Serle Court welcomes Elizabeth Jones QC as new Head of Chambers
Elizabeth Jones Q.C. is widely recognised as a leading silk at the Chancery/Commercial Bar, and also sits as a deputy High Court Judge and a mediator. Her practice spans a number of Chambers’ core practice areas, in particular civil fraud, contentious trusts and commercial litigation, and extends to some of the key jurisdictions in which Serle Court barristers appear and advise, including the Caribbean and the Channel Islands. Liz also brings a great deal of management and administrative experience to the role, having been a member of the management and strategy committees within chambers, and having been Chair of Trustees of a charity, SAPERE, for the last 10 years. She has combined this busy career with being a mother of three children.
Alan Boyle Q.C. comments:
“Liz will make a wonderful Head of Chambers. She has enjoyed stellar success in her career from the very beginning, as all her many clients will testify. She has played a major role in helping Chambers to develop into the successful enterprise which it now is and in ensuring excellence of client service, management and administration. She has also been a tireless supporter of equality and diversity at the Bar and will put these concerns at the forefront of her work on Chambers’ behalf.”

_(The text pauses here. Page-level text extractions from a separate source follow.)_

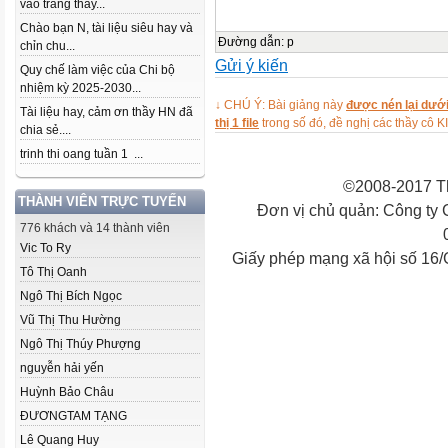
vào trang thầy...
Chào bạn N, tài liệu siêu hay và
Đường dẫn
:
p
chỉn chu...
Gửi ý kiến
Quy chế làm việc của Chi bộ
nhiệm kỳ 2025-2030...
↓ CHÚ Ý: Bài giảng này
được nén lại dưới
Tài liệu hay, cảm ơn thầy HN đã
thị 1 file
trong số đó, đề nghị các thầy 
chia sẻ....
trinh thi oang tuần 1 ...
©2008-2017 Th
THÀNH VIÊN TRỰC TUYẾN
Đơn vị chủ quản: Công ty
776 khách và 14 thành viên
Vic To Ry
Giấy phép mạng xã hội số 16
Tô Thị Oanh
Ngô Thị Bích Ngọc
Vũ Thị Thu Hường
Ngô Thị Thúy Phượng
nguyễn hải yến
Huỳnh Bảo Châu
ĐƯƠNGTAM TẠNG
Lê Quang Huy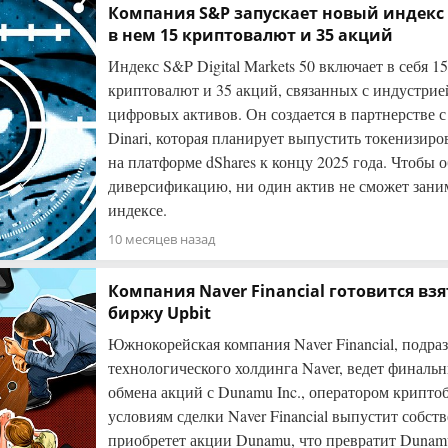
Компания S&P запускает новый индекс – 
в нем 15 криптовалют и 35 акций
Индекс S&P Digital Markets 50 включает в себя 1
криптовалют и 35 акций, связанных с индустрие
цифровых активов. Он создается в партнерстве 
Dinari, которая планирует выпустить токенизир
на платформе dShares к концу 2025 года. Чтобы 
диверсификацию, ни один актив не сможет заним
индексе.
10 месяцев назад
Компания Naver Financial готовится вз
биржу Upbit
Южнокорейская компания Naver Financial, подра
технологического холдинга Naver, ведет финальн
обмена акций с Dunamu Inc., оператором крипто
условиям сделки Naver Financial выпустит собс
приобретет акции Dunamu, что превратит Duna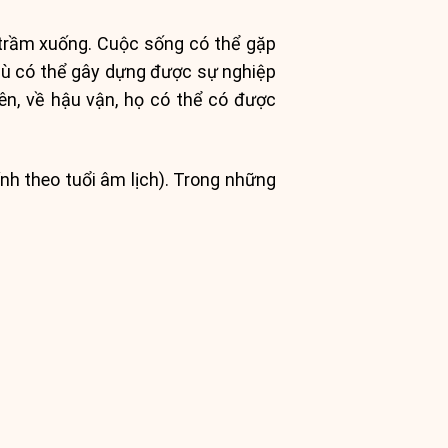
trầm xuống. Cuộc sống có thể gặp
 dù có thể gây dựng được sự nghiệp
n, về hậu vận, họ có thể có được
nh theo tuổi âm lịch). Trong những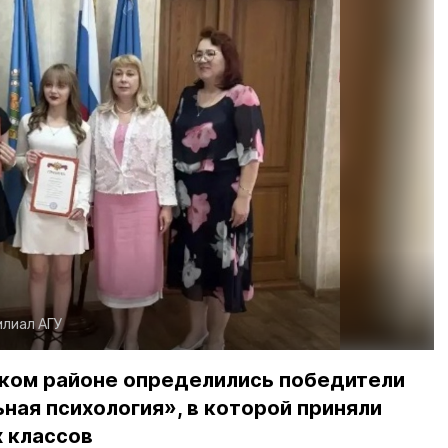
лиал АГУ
ском районе определились победители
ая психология», в которой приняли
х классов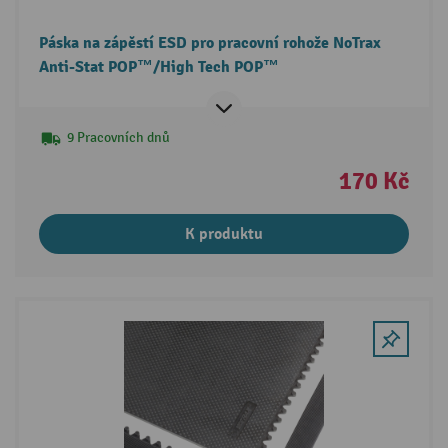
Páska na zápěstí ESD pro pracovní rohože NoTrax
Anti-Stat POP™/High Tech POP™
9 Pracovních dnů
170 Kč
K produktu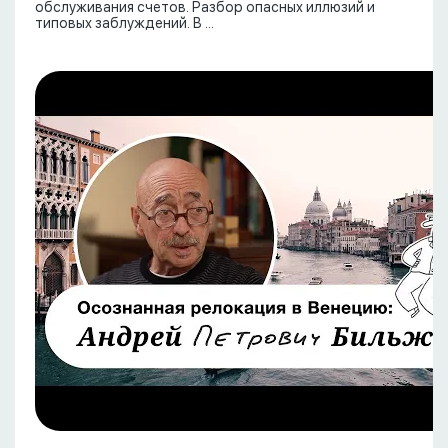
обслуживания счетов. Разбор опасных иллюзий и
типовых заблуждений. В ...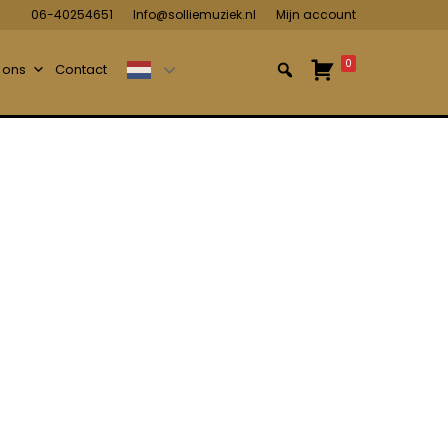
06-40254651
Info@solliemuziek.nl
Mijn account
0
 ons
Contact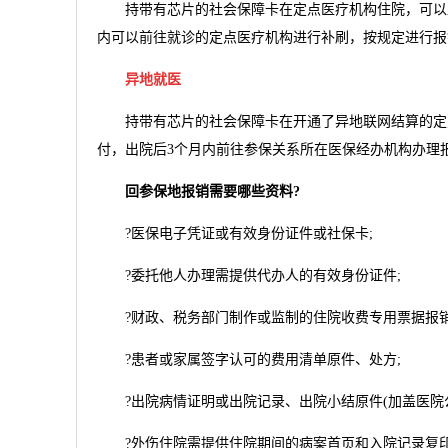
持带有芯片的社会保障卡在定点医疗机构住院，可以直
内可以前往就诊的定点医疗机构进行补刷，按规定进行报
异地就医
持带有芯片的社会保障卡在开通了异地联网结算的定点
付，出院后3个月内前往参保关系所在医保经办机构办理
回参保地报销需要哪些资料?
?医保电子凭证或有效身份证件或社保卡;
?委托他人办理需提供代办人的有效身份证件;
?财政、税务部门制作或监制的住院收费专用票据报销联
?患者或家属签字认可的费用清单原件、处方;
?出院病情证明或出院记录、出院小结原件(加盖医院公
?外伤住院需提供住院期间的病案首页和入院记录复印件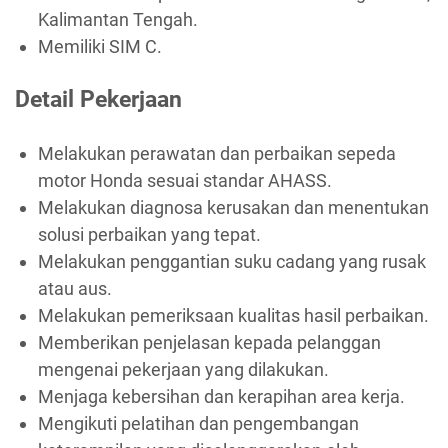
Kalimantan Tengah.
Memiliki SIM C.
Detail Pekerjaan
Melakukan perawatan dan perbaikan sepeda
motor Honda sesuai standar AHASS.
Melakukan diagnosa kerusakan dan menentukan
solusi perbaikan yang tepat.
Melakukan penggantian suku cadang yang rusak
atau aus.
Melakukan pemeriksaan kualitas hasil perbaikan.
Memberikan penjelasan kepada pelanggan
mengenai pekerjaan yang dilakukan.
Menjaga kebersihan dan kerapihan area kerja.
Mengikuti pelatihan dan pengembangan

Elizabeth Jones Q.C. comments:
”We all owe a great debt of gratitude to Alan for having led us over the last 13 years of successful expansion, and also for having been a driving force towards the democratisation and professionalisation of the management of chambers for more than 30 years. I am honoured to have been elected as Head of Chambers, and am looking forward to leading a chambers which is particularly known for its teamwork, its excellence, its friendliness and its outstanding client service. In electing its first female Head of Chambers, following its appointment of the first female chair of the Management Committee, Kathryn Purkis, Chambers proves that its longstanding commitment to inclusion and diversity is real. I hope and believe that the gradually increasing visibility of women and other under-represented groups across the Chancery Bar, the Bar and the judiciary will lead to greater diversity of applicants and practitioners.”